# Rain Gear



## Gotem (Feb 28, 2013)

Any preferences before I purchase some rain gear. At the pricey end you have a variety of Gore tex, at the less expensive end there is a variety of Frogg Toggs, and some where in the middle you have stuff like Gander Mountain's TecH20. I don't plan on fishing in monsoons, but there are those overcast days in which it can and sometimes does rain.


----------



## tnriverluver (Feb 28, 2013)

A lot depends on the temperatures that you are going to be fishing in. Hot muggy summer days are great for the Frogg Toggs. Cold breezy weather you want the Gore tex suits. How much storage space you have in the boat is also a big factor. Frogg Toggs will store in a gallon sized ziploc bag.


----------



## TNtroller (Mar 1, 2013)

I've worn goretex for several years now, whether in the boat or on a motorcycle, nothing compares. You can catch it on sale at cabelas or BPS where a suit will cost about $200. Nothing worse than getting wet while out on the water. :mrgreen:


----------



## Butthead (Mar 28, 2013)

I use the BPS Gore-tex rainwear. Was kind of pricey at $200 for the jacket and pants, but man is it lightyears ahead of the cheap stuff I used to use. See avatar photo to the left.  

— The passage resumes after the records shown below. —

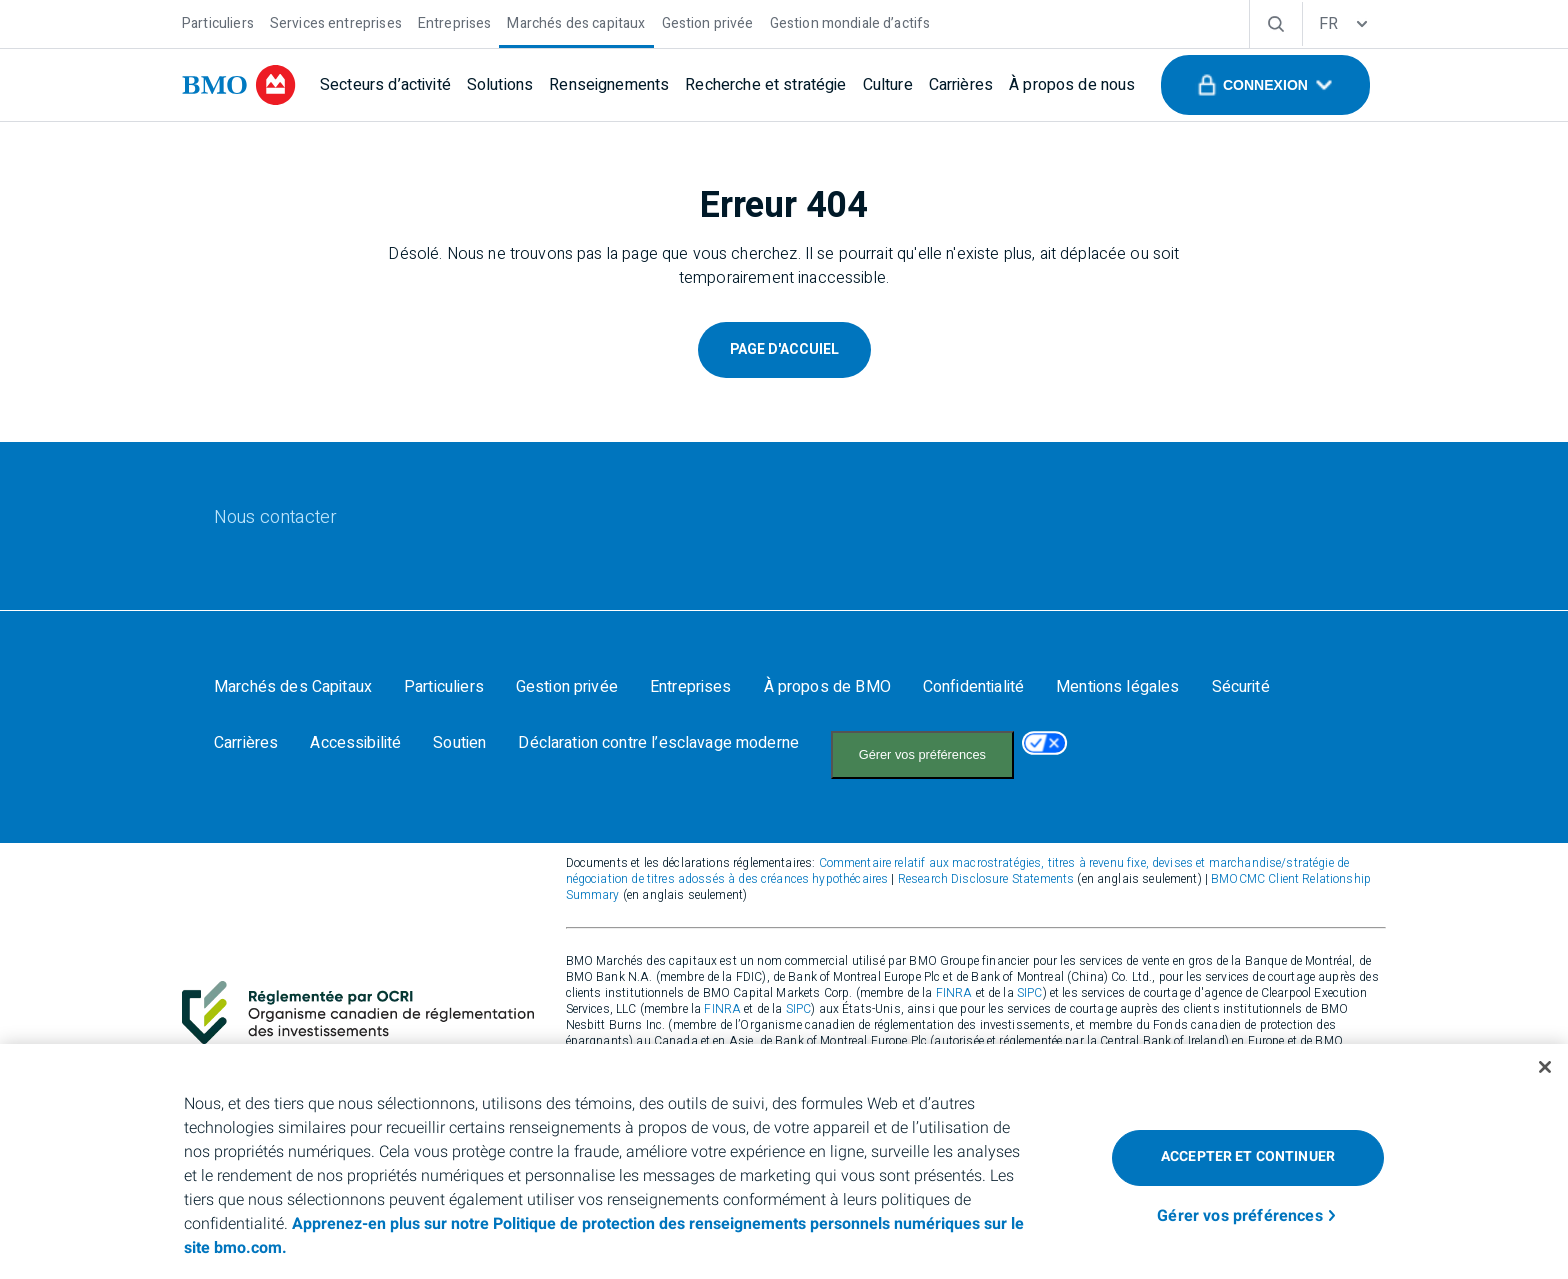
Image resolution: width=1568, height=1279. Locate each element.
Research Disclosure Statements (986, 859)
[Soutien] (459, 743)
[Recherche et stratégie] (765, 85)
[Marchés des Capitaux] (293, 687)
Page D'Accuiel (784, 349)
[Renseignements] (609, 85)
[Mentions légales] (1117, 687)
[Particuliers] (218, 21)
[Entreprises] (455, 21)
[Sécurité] (1241, 687)
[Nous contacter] (275, 518)
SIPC (1030, 973)
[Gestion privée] (708, 21)
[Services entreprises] (336, 21)
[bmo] (239, 85)
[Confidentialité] (973, 687)
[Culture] (888, 85)
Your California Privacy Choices (926, 744)
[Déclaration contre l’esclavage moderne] (658, 743)
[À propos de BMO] (827, 687)
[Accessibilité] (355, 743)
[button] (1265, 85)
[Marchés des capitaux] (576, 21)
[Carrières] (961, 85)
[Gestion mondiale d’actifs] (850, 21)
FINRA (954, 973)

If I had to buy new rain gear again, I would probably go to REI and find something there. I've got Marmot and Columbia jackets that are waterproof and they breathe extremely well. They may not be as protective/durable as the marine stuff, but they're comfortable and perform well. I would also recommend buying them a size larger so that you can get the non-insulated versions to use in the summer, but then have room to layer underneath for cold weather fishing.


----------



## great white (Mar 28, 2013)

While I won't recommend a specific brand or type, I do recommend that whatever you get it "breaths".

Nothing sucks more than keeping the water out very well, but you sweat and build up moisture at the same time. 

That will get you just as wet and cold as if you weren't wearing rain gear at all. 

The comments about buying with temperature considerations in mind is also very good advice....


----------



## lovedr79 (Mar 28, 2013)

I like my frog to the


----------



## RiverBottomOutdoors (Mar 28, 2013)

I have a set of Frogg Toggs that are made from almost paperish like material. It is comfortable in humid weather and blocks the wind. My set is less than a year old. The pants crotch didn't last very long before it ripped at the seam and the jacket has a small tear. 

I use one of those space bags to store my rainsuit in. I find that they take just a little less room in one and every inch counts.


----------



## bcbouy (Mar 29, 2013)

i have a set of wetskins i got at walmart 8 years ago,and still use.i try not to fish in the pissing rain though :lol:


----------



## Captain Ahab (Mar 29, 2013)

I have FRogg Togs Toadskins Jacket - lot tougher then the "normal" 


I use Grundens or the equivalent most of the time 

Aquaskins Jacket in the surf


----------



## airdog_47 (May 20, 2013)

I have worn Gor-Tex along time. It's also military surplus Gor Tex since I was enlisted at one time. The army gor tex jackets are the more expensive part but the pants are fairly cheap. You could probally get an ebay deal for around 100 to 150 depending on new or used conditions. Look for ventalation in the gor tex jackets because of the non breathing factor, you will sweat even in the rain sometimes.. Oh, I've also seen some that haven't been dyed yet so you can get the military surplus and dye it to your own color.


----------



## BDS05 (Jul 1, 2013)

Columbia.


----------